### Task details
The expected output is an exact copy of each line from the line with "Hisense Lansir Strategi Pertumbuhan" through the end of the data below, with no pictures in it.

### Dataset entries
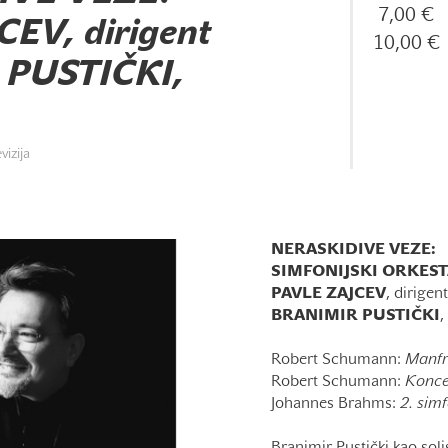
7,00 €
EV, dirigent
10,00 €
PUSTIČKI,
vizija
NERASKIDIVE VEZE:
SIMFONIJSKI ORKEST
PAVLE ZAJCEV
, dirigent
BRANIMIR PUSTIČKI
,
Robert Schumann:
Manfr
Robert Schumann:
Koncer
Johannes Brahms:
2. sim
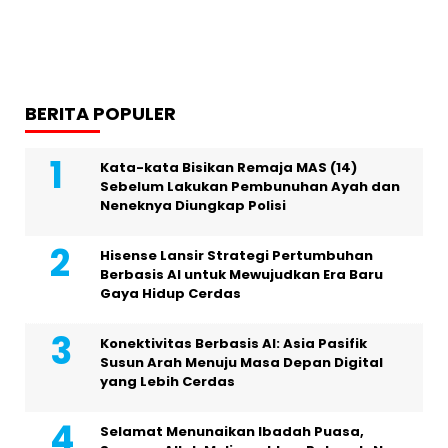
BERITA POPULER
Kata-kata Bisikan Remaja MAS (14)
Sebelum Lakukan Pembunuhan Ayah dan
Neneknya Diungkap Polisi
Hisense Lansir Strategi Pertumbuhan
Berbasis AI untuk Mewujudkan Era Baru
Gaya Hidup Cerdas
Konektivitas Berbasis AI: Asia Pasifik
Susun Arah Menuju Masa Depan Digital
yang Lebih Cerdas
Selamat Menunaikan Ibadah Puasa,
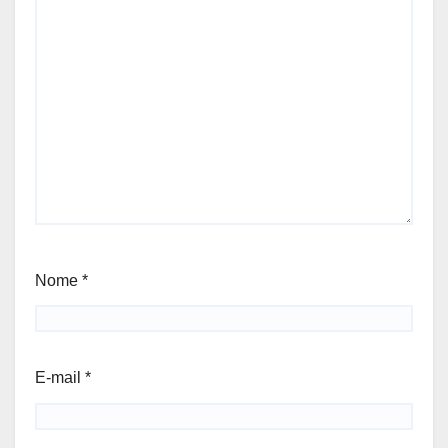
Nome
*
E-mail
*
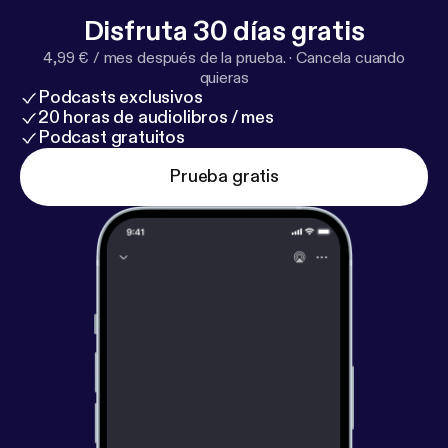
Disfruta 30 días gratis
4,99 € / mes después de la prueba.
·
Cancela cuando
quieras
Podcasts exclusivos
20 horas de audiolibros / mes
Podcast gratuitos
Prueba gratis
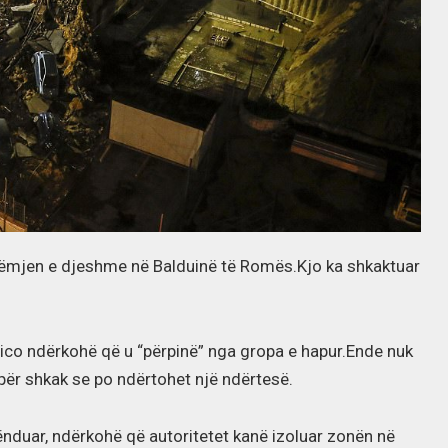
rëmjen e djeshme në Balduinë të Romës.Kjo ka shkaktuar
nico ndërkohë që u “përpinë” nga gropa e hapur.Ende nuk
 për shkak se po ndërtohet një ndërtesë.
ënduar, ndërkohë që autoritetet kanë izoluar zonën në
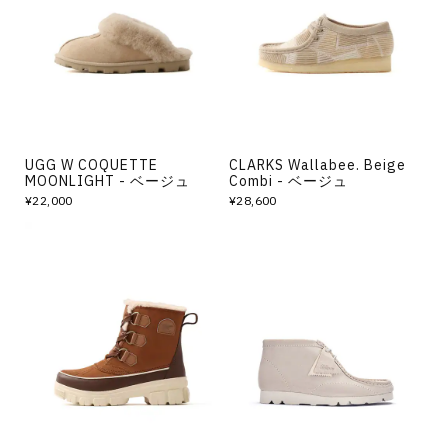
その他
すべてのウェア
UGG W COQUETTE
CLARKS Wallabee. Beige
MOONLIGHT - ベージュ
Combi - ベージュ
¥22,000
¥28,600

### Solution
Hisense Lansir Strategi Pertumbuhan
Berbasis AI untuk Mewujudkan Era Baru
Gaya Hidup Cerdas
Konektivitas Berbasis AI: Asia Pasifik
Susun Arah Menuju Masa Depan Digital
yang Lebih Cerdas
Selamat Menunaikan Ibadah Puasa,
Nome
*
E-mail
*
Disfruta 30 días gratis
4,99 € / mes después de la prueba.
·
Cancela cuando
quieras
Podcasts exclusivos
20 horas de audiolibros / mes
Podcast gratuitos
Prueba gratis
rëmjen e djeshme në Balduinë të Romës.Kjo ka shkaktuar
nico ndërkohë që u “përpinë” nga gropa e hapur.Ende nuk
 për shkak se po ndërtohet një ndërtesë.
ënduar, ndërkohë që autoritetet kanë izoluar zonën në
その他
すべてのウェア
UGG W COQUETTE
CLARKS Wallabee. Beige
MOONLIGHT - ベージュ
Combi - ベージュ
¥22,000
¥28,600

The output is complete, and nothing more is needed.